Transcript
A (0:01)
Hi, everybody. Tune in to this short version of the podcast, which we do every Friday. For the long version, tune in on Wednesdays. Hi, everybody. Welcome to In Good Company. I'm Nicola Tangen, the CEO of the Norwegian sovereign wealth fund. And today we have the founder and CEO of Figma visiting us, Dylan Field. Now, quite incredibly, Dylan founded Figma when he was 19 years old. And now 14 years later, Figma had one of the biggest IPO IPOs of 2025. So warm welcome.
B (0:32)
Thank you for having me.
A (0:34)
So, Dylan, we have to start. What does Figma do?
B (0:37)
Yes. So Figma is a platform that helps you go from an idea in your head to a production application in the software space. But also once you ship something, once you ship some software, you want to then market it. And we also help with that too. We help you get your brand out there and make it so you can create more collateral around it. And ultimately it's not just some linear process where you have an idea and you get to finished product and you're done. Perhaps in the industrial design world, we were talking about that before we started, that's more of what it is. But in software it's always a loop and you're always iterating and you're learning and you're trying to figure out, how do I evolve this thing that I've created with my team? And we try to make it very collaborative so that designers can bring their entire team in to do that.
A (1:25)
Why is design such an important differentiator?
B (1:29)
So I think going back a bit and speaking about digital product design, the history of design, I think is interesting in the digital realm because for a long time there were very, very few designers. Almost none of them had a traditional art school background or very few did.

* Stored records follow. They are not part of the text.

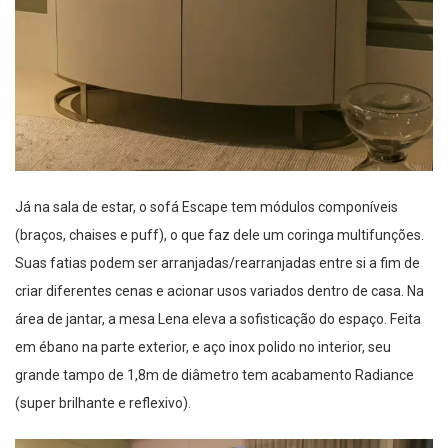
Já na sala de estar, o sofá Escape tem módulos componíveis
(braços, chaises e puff), o que faz dele um coringa multifunções.
Suas fatias podem ser arranjadas/rearranjadas entre si a fim de
criar diferentes cenas e acionar usos variados dentro de casa. Na
área de jantar, a mesa Lena eleva a sofisticação do espaço. Feita
em ébano na parte exterior, e aço inox polido no interior, seu
grande tampo de 1,8m de diâmetro tem acabamento Radiance
(super brilhante e reflexivo).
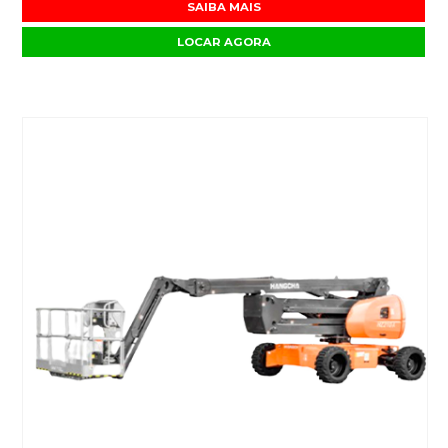
SAIBA MAIS
LOCAR AGORA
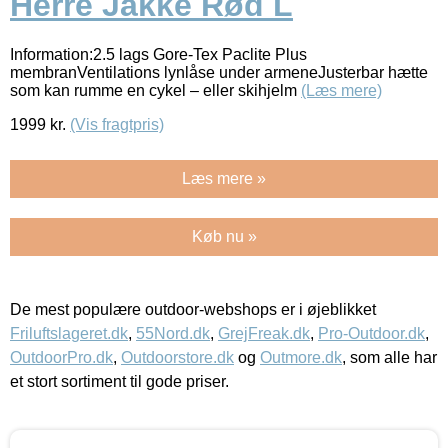
Herre Jakke Rød L
Information:2.5 lags Gore-Tex Paclite Plus
membranVentilations lynlåse under armeneJusterbar hætte
som kan rumme en cykel – eller skihjelm
(Læs mere)
1999
kr.
(Vis fragtpris)
Læs mere »
Køb nu »
De mest populære outdoor-webshops er i øjeblikket
Friluftslageret.dk
,
55Nord.dk
,
GrejFreak.dk
,
Pro-Outdoor.dk
,
OutdoorPro.dk
,
Outdoorstore.dk
og
Outmore.dk
, som alle har
et stort sortiment til gode priser.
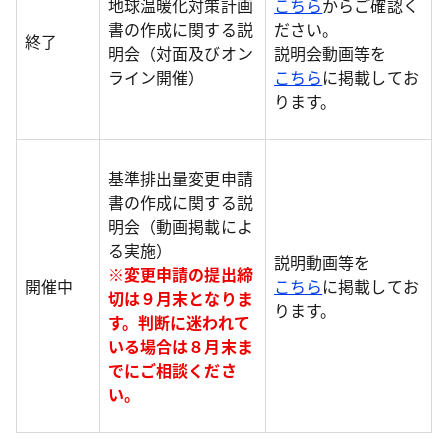
地球温暖化対策計画
こちら
からご確認く
書の作成に関する説
ださい。
終了
明会（対面及びオン
説明会動画等を
ライン開催）
こちら
に掲載してお
ります。
基準排出量変更申請
書の作成に関する説
明会（動画掲載によ
る実施）
説明動画等を
※変更申請の提出締
開催中
こちら
に掲載してお
切は９月末となりま
ります。
す。判断に迷われて
いる場合は８月末ま
でにご相談くださ
い。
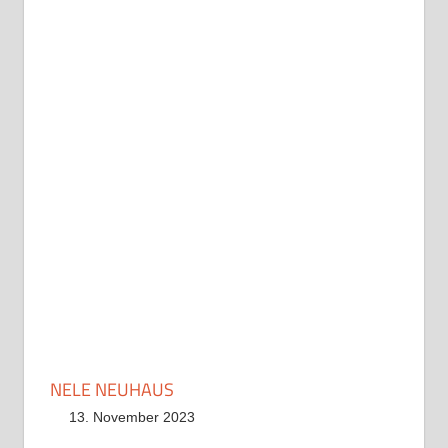
NELE NEUHAUS
13. November 2023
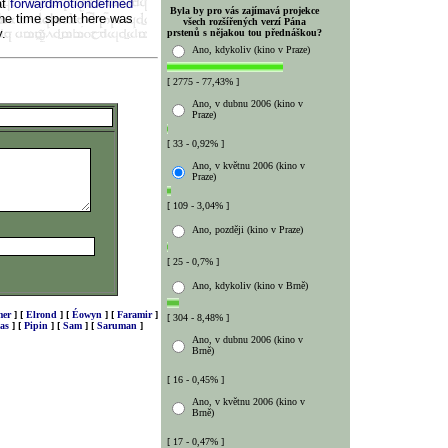
at
forwardmotiondefined
Byla by pro vás zajímavá projekce
 the time spent here was
všech rozšířených verzí Pána
y.
prstenů s nějakou tou přednáškou?
Ano, kdykoliv (kino v Praze)
[ 2775 - 77,43% ]
Ano, v dubnu 2006 (kino v
Praze)
[ 33 - 0,92% ]
Ano, v květnu 2006 (kino v
Praze)
[ 109 - 3,04% ]
Ano, později (kino v Praze)
[ 25 - 0,7% ]
Ano, kdykoliv (kino v Brně)
er
]
[
Elrond
]
[
Éowyn
]
[
Faramir
]
[ 304 - 8,48% ]
as
]
[
Pipin
]
[
Sam
]
[
Saruman
]
Ano, v dubnu 2006 (kino v
Brně)
[ 16 - 0,45% ]
Ano, v květnu 2006 (kino v
Brně)
[ 17 - 0,47% ]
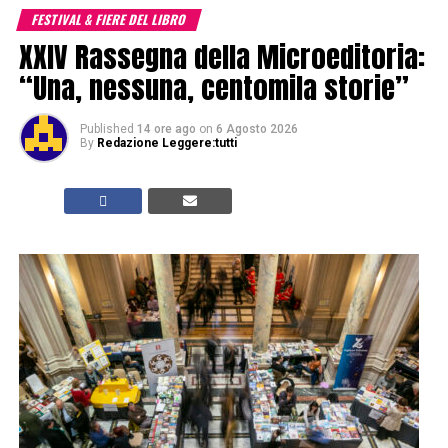
FESTIVAL & FIERE DEL LIBRO
XXIV Rassegna della Microeditoria:
“Una, nessuna, centomila storie”
Published
14 ore ago
on
6 Agosto 2026
By
Redazione Leggere:tutti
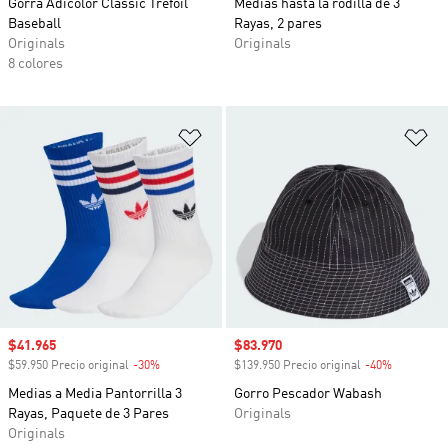
Gorra Adicolor Classic Trefoil
Medias hasta la rodilla de 3
Baseball
Rayas, 2 pares
Originals
Originals
8 colores
Añadir a la lista de deseos
Añ
Precio de venta
$41.965
Precio de venta
$83.970
$59.950 Precio original
-30%
Descuento
$139.950 Precio original
-40%
Descuento
Medias a Media Pantorrilla 3
Gorro Pescador Wabash
Rayas, Paquete de 3 Pares
Originals
Originals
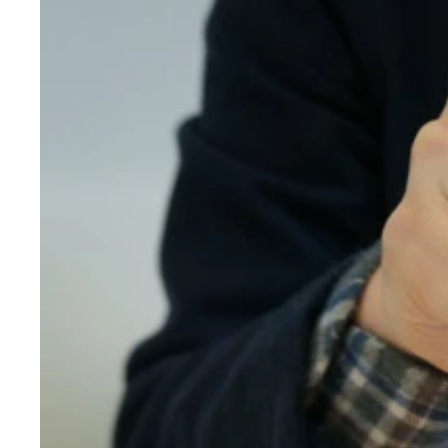
説明書を見ながら「おうちでドック」のキットでセ
採血や採尿のための器具が並ぶ検査キット
自身の指に針を刺して採血する
採取した血液を分離。理科の実験のようでちょっと
記者の検査結果。すぐに近くの病院に行き、治療を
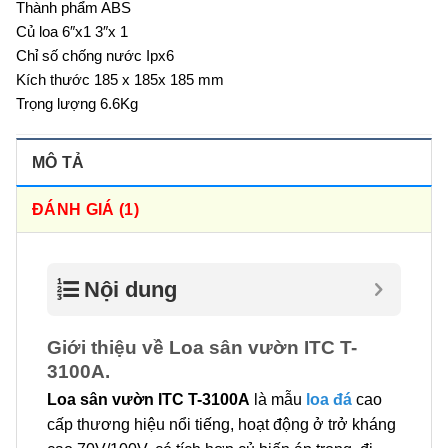
Thành phẩm ABS
Củ loa 6″x1 3″x 1
Chỉ số chống nước Ipx6
Kích thước 185 x 185x 185 mm
Trọng lượng 6.6Kg
MÔ TẢ
ĐÁNH GIÁ (1)
Nội dung
Giới thiệu về Loa sân vườn ITC T-
3100A.
Loa sân vườn ITC T-3100A
là mẫu
loa đá
cao
cấp thương hiệu nổi tiếng, hoạt động ở trở kháng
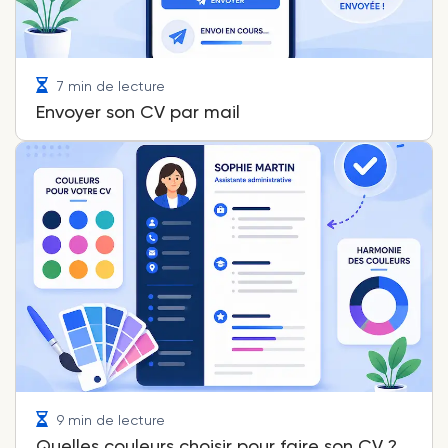
7 min de lecture
Envoyer son CV par mail
9 min de lecture
Quelles couleurs choisir pour faire son CV ?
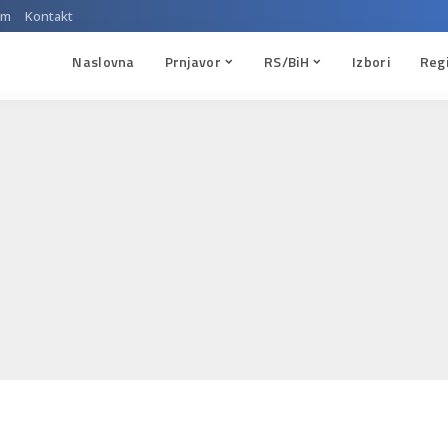
um
Kontakt
Naslovna
Prnjavor
RS/BiH
Izbori
Reg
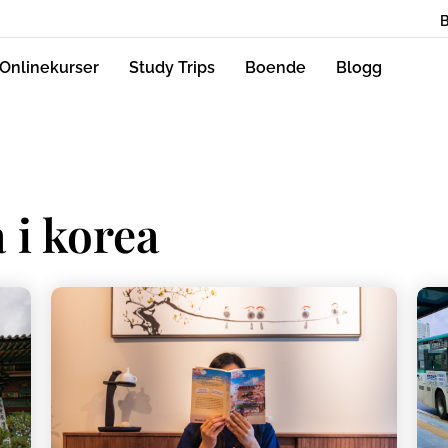
Onlinekurser
Study Trips
Boende
Blogg
a i korea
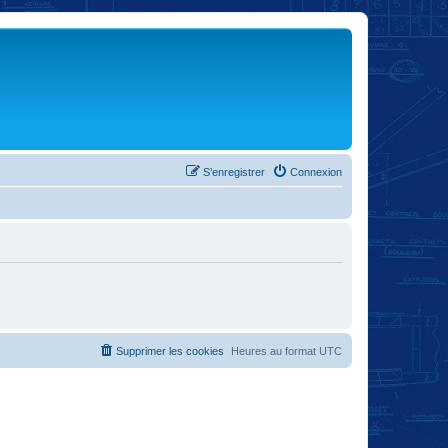
S’enregistrer
Connexion
Supprimer les cookies
Heures au format
UTC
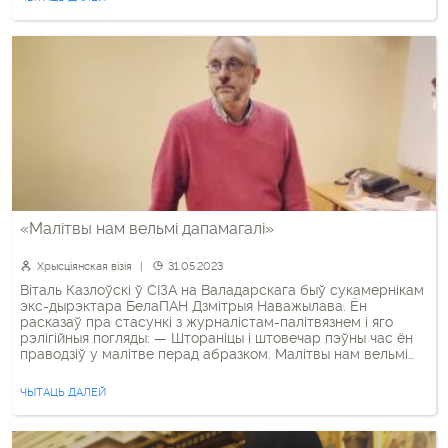
«Малітвы нам вельмі дапамагалі»
Хрысціянская візія
31.05.2023
Віталь Казлоўскі ў СІЗА на Валадарскага быў сукамернікам
экс-дырэктара БелаПАН Дзмітрыя Наважылава. Ён
расказаў пра стасункі з журналістам-палітвязнем і яго
рэлігійныя погляды: — Штораніцы і штовечар пэўны час ён
праводзіў у малітве перад абразком. Малітвы нам вельмі
дапамагалі. Я каталік, ён праваслаўны. Мы маліліся ў адзін
час, і я ведаю, што ён прасіў заступніцтва ня […]
ЧЫТАЦЬ ДАЛЕЙ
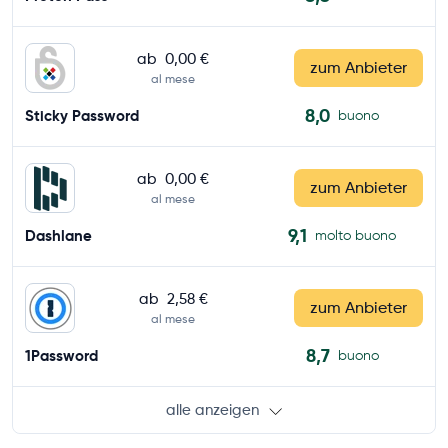
ab
0,00 €
zum Anbieter
al mese
8,0
Sticky Password
buono
ab
0,00 €
zum Anbieter
al mese
9,1
Dashlane
molto buono
ab
2,58 €
zum Anbieter
al mese
8,7
1Password
buono
alle anzeigen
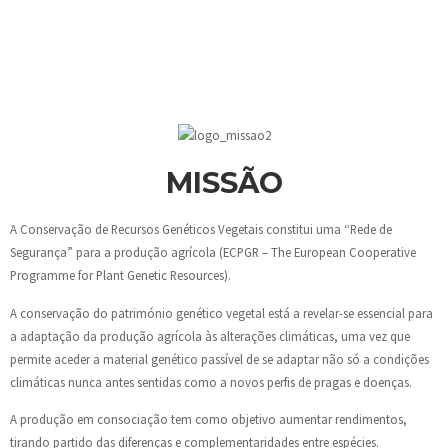
MISSÃO
A Conservação de Recursos Genéticos Vegetais constitui uma “Rede de
Segurança” para a produção agrícola (ECPGR – The European Cooperative
Programme for Plant Genetic Resources).
A conservação do património genético vegetal está a revelar-se essencial para
a adaptação da produção agrícola às alterações climáticas, uma vez que
permite aceder a material genético passível de se adaptar não só a condições
climáticas nunca antes sentidas como a novos perfis de pragas e doenças.
A produção em consociação tem como objetivo aumentar rendimentos,
tirando partido das diferenças e complementaridades entre espécies.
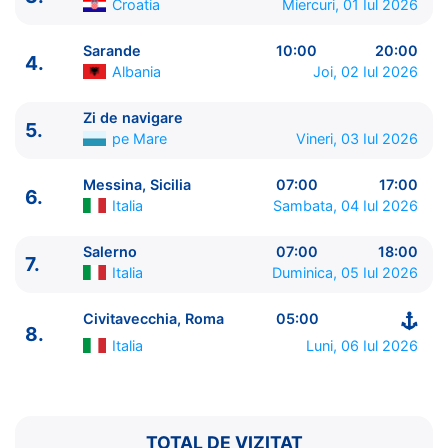
Croatia
Miercuri, 01 Iul 2026
Sarande
10:00
20:00
4.
Albania
Joi, 02 Iul 2026
Zi de navigare
5.
ITINERARIU
pe Mare
Vineri, 03 Iul 2026
Ziua | Portul | Sosire - Plecare
----------------------------------------
Messina, Sicilia
07:00
17:00
6.
1.
Ravenna
Italia
⚓ - 17:00
Italia
Sambata, 04 Iul 2026
2.
Dubrovnik
Croatia
10:30 - 20:00
3.
Split
Croatia
07:00 - 17:00
Salerno
07:00
18:00
7.
Italia
Duminica, 05 Iul 2026
4.
Sarande
Albania
10:00 - 20:00
5.
Zi de navigare
pe Mare
0:00 - 0:00
Civitavecchia, Roma
05:00
6.
Messina, Sicilia
Italia
07:00 - 17:00
8.
7.
Salerno
Italia
07:00 - 18:00
Italia
Luni, 06 Iul 2026
8.
Civitavecchia, Roma
Italia
05:00 - ⚓
TOTAL DE VIZITAT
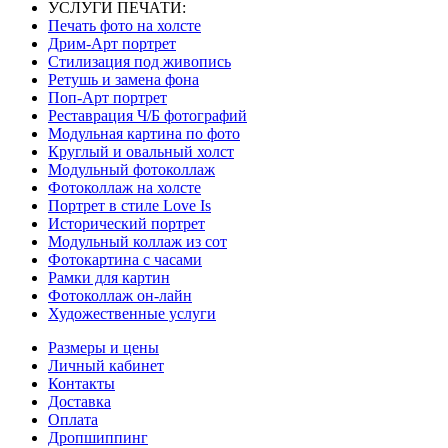
УСЛУГИ ПЕЧАТИ:
Печать фото на холсте
Дрим-Арт портрет
Стилизация под живопись
Ретушь и замена фона
Поп-Арт портрет
Реставрация Ч/Б фотографий
Модульная картина по фото
Круглый и овальный холст
Модульный фотоколлаж
Фотоколлаж на холсте
Портрет в стиле Love Is
Исторический портрет
Модульный коллаж из сот
Фотокартина с часами
Рамки для картин
Фотоколлаж он-лайн
Художественные услуги
Размеры и цены
Личный кабинет
Контакты
Доставка
Оплата
Дропшиппинг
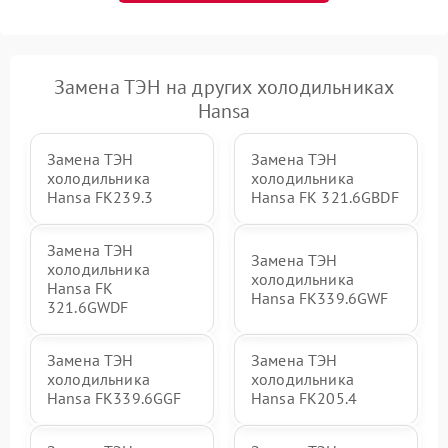
Замена ТЭН на других холодильниках
Hansa
Замена ТЭН
Замена ТЭН
холодильника
холодильника
Hansa FK239.3
Hansa FK 321.6GBDF
Замена ТЭН
Замена ТЭН
холодильника
холодильника
Hansa FK
Hansa FK339.6GWF
321.6GWDF
Замена ТЭН
Замена ТЭН
холодильника
холодильника
Hansa FK339.6GGF
Hansa FK205.4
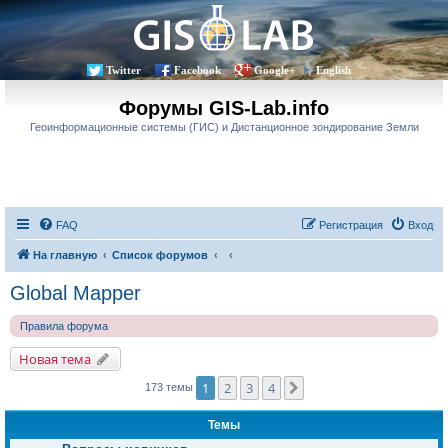
Twitter
Facebook
Google+
English
Форумы GIS-Lab.info
Геоинформационные системы (ГИС) и Дистанционное зондирование Земли
FAQ
Регистрация
Вход
На главную
Список форумов
Global Mapper
Правила форума
Новая тема
1
2
3
4
След.
173 темы
Темы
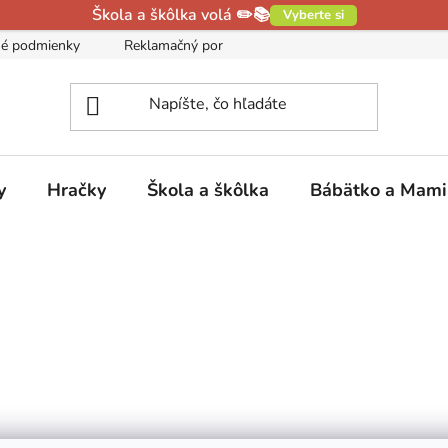
Škola a škôlka volá ✏️📚
Vyberte si
é podmienky
Reklamačný poriadok
Podmienky ochrany oso
y
Hračky
Škola a škôlka
Bábätko a Mam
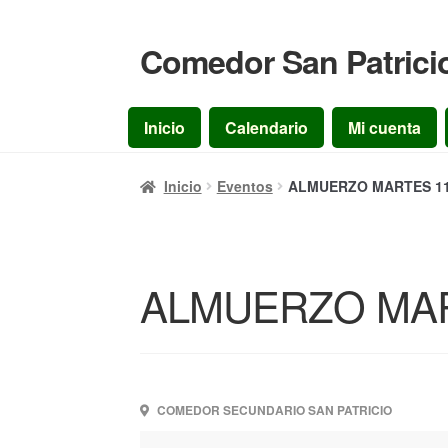
Comedor San Patrici
Ir
Ir
a
al
la
contenido
Inicio
Calendario
Mi cuenta
navegación
Inicio
Eventos
ALMUERZO MARTES 11/
ALMUERZO MART
COMEDOR SECUNDARIO SAN PATRICIO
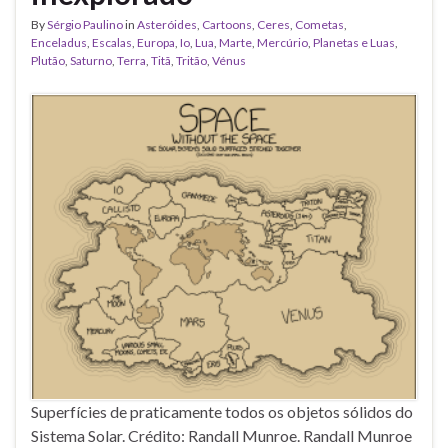
By
Sérgio Paulino
in
Asteróides
,
Cartoons
,
Ceres
,
Cometas
,
Enceladus
,
Escalas
,
Europa
,
Io
,
Lua
,
Marte
,
Mercúrio
,
Planetas e Luas
,
Plutão
,
Saturno
,
Terra
,
Titã
,
Tritão
,
Vénus
Superfícies de praticamente todos os objetos sólidos do
Sistema Solar. Crédito: Randall Munroe. Randall Munroe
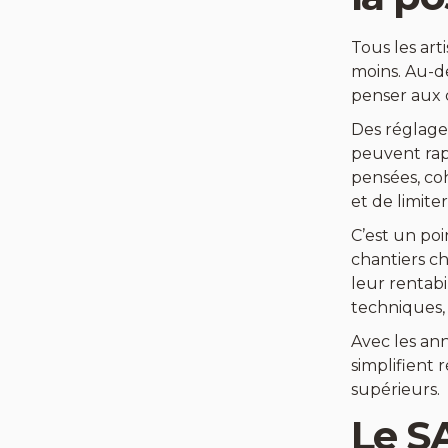
Tous les art
moins. Au-d
penser aux c
Des réglage
peuvent rap
pensées, co
et de limite
C’est un poi
chantiers c
leur rentabi
techniques, 
Avec les ann
simplifient 
supérieurs.
Le SA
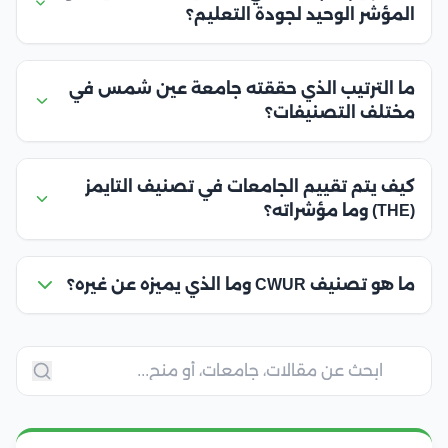
المؤشر الوحيد لجودة التعليم؟
ما الترتيب الذي حققته جامعة عين شمس في
مختلف التصنيفات؟
كيف يتم تقييم الجامعات في تصنيف التايمز
(THE) وما مؤشراته؟
ما هو تصنيف CWUR وما الذي يميزه عن غيره؟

And many of them randomly found their way into design, sometimes from engineering, sometimes they were in a band and made a poster. They could come from any different place. But there was a period of time, in, for example, 2000, the dot com era, where the mantra was build it. And they will come at that point, if you had a designer, which was rare. The role of design was conceived to be what sometimes in America we call lipstick on a pig. The you know, you've got a pig, but we're going to put some lipstick on it to make it pretty. And it was really about making it aesthetically pleasing, but not thinking about the function, the form, how it works. And that has changed dramatically over the past 25 years. First we got to the 2010 era where you not only have Apple evangelizing Design and saying how it works matters. This is why you should buy this iPhone. With Steve Jobs championing design, but also you have the advent of consumer applications like Facebook or Gmail and suddenly the expectations rise. At the same time, things like AWS cloud computing are starting to pick up and we move from a world of managed servers to cloud, from box software to app stores. And it's easier than ever to build software as well because developer tools are improving. And as all this is happening, what's happening to distribution? Well, no longer are we in the world of building. They will come. We're starting to transition out of that into a world where, well, if you build it and you have really great design and really great marketing, then you might have a chance because there's more software and it's not the case anymore that you're building something. That's the only thing like that that exists in the world. Competition's increasing and the value is moving up the stack.